Canadian artist Praksh Shirke fills in the snout of a grizzly bear with coloured sand. Prakash has taken the ancient Indian art of Rangoli and transformed it.

I am no stranger to Kolam or Rangoli as it’s more popularly known. Many of you will know it as Aripana, Madana and Chowkpurna.

Growing up, most mornings, my Mom would wash the courtyard and then do a quick geometric design with powdered rice flour. On special occasions, she would mix the powder in water and do a wet Kolam. That’s the thing with culture; there are always elements that are common to people irrespective of which part of India you come from.

So, when I heard about a Rangoli exhibition by Prakash Shirke, a Canadian artist, I imagined a more elaborate and intricate version of Amma’s kolam.

I was mistaken.

Narendra Modi and Abdul Kalam shared the room with a fierce Grizzly bear and a resplendent sunset or was it sunrise and at the far end was Guru Gobind Singhji?

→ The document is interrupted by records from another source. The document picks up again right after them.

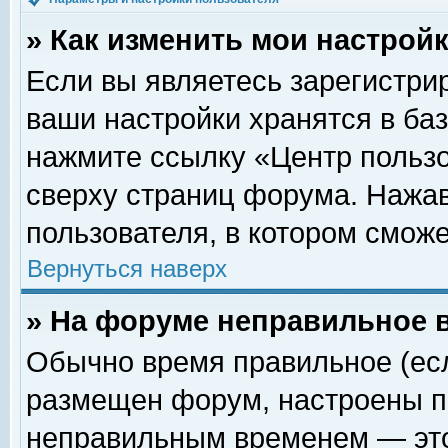
» Как изменить мои настрой
Если вы являетесь зарегистри
ваши настройки хранятся в ба
нажмите ссылку «Центр пользо
сверху страниц форума. Нажав
пользователя, в котором сможе
Вернуться наверх
» На форуме неправильное 
Обычно время правильное (есл
размещен форум, настроены пр
неправильным временем — это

The colourful pieces had photograph-like clarity.

Prakash captures the serenity of Shri Guru Gobind with stunning results. The image was created using powdered sand.

Prakash captures the serenity of Shri Guru Gobind Singhji with stunning results. The image was created using powdered sand.

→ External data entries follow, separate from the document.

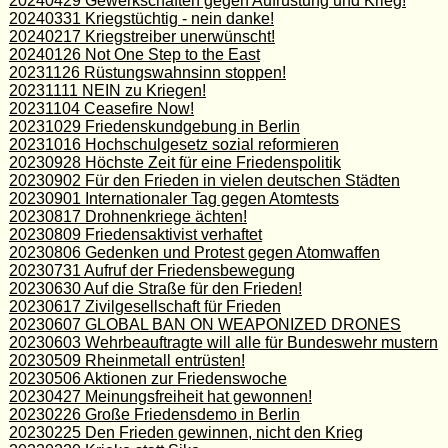
20240429 Gewerkschaften gegen Aufrüstung und Krieg!
20240331 Kriegstüchtig - nein danke!
20240217 Kriegstreiber unerwünscht!
20240126 Not One Step to the East
20231126 Rüstungswahnsinn stoppen!
20231111 NEIN zu Kriegen!
20231104 Ceasefire Now!
20231029 Friedenskundgebung in Berlin
20231016 Hochschulgesetz sozial reformieren
20230928 Höchste Zeit für eine Friedenspolitik
20230902 Für den Frieden in vielen deutschen Städten
20230901 Internationaler Tag gegen Atomtests
20230817 Drohnenkriege ächten!
20230809 Friedensaktivist verhaftet
20230806 Gedenken und Protest gegen Atomwaffen
20230731 Aufruf der Friedensbewegung
20230630 Auf die Straße für den Frieden!
20230617 Zivilgesellschaft für Frieden
20230607 GLOBAL BAN ON WEAPONIZED DRONES
20230603 Wehrbeauftragte will alle für Bundeswehr mustern
20230509 Rheinmetall entrüsten!
20230506 Aktionen zur Friedenswoche
20230427 Meinungsfreiheit hat gewonnen!
20230226 Große Friedensdemo in Berlin
20230225 Den Frieden gewinnen, nicht den Krieg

Prakash is showcasing his stunning sand-art or Rangoli until Saturday, Sept. 13 at 75 Clarence St. in Brampton in a plaza near Kennedy Road and Queen Street. If you have time, check it out. Show hours are: Mon-Fri: 10 a.m. to 2 p.m. and 4 p.m. to 10 p.m. and on the weekend (Sat-Sun), you can watch Prakash draw the Rangoli, 10 a.m. to 10 p.m.

The artist’s eye for details was astounding: He captures the skin tones, the texture of wavy locks of Abdul Kalam’s hair and the predatory gleam on the grizzly’s eyes, not with paint, but sand.

The work was not only intricate, but it required Prakash to spend some 12 hours daily inside a stuffy room (the air conditioner was on fritz) creating art pieces that should ideally be preserved for posterity. Next week, when the exhibit closes, the floor will be Hoovered and wet-mopped leaving no traces of the work that was created there.

“I don’t mind that my art is temporary,” Prakash said. “This means, I can do this again and again…”

That’s an awesome philosophy to hold, especially considering how we humans cling on to everything knowing everything is transient.

Prakash came to Canada some 10 years ago armed with a fine arts degree from Vadodara. We all know, “the struggling artist” is not an oxymoron.

After some odd jobs, Prakash and his wife Vaishali settled down in the GTA, but when a great job opportunity came up in Michigan, Prakash decided to relocate there. He now works as a 3-D animator.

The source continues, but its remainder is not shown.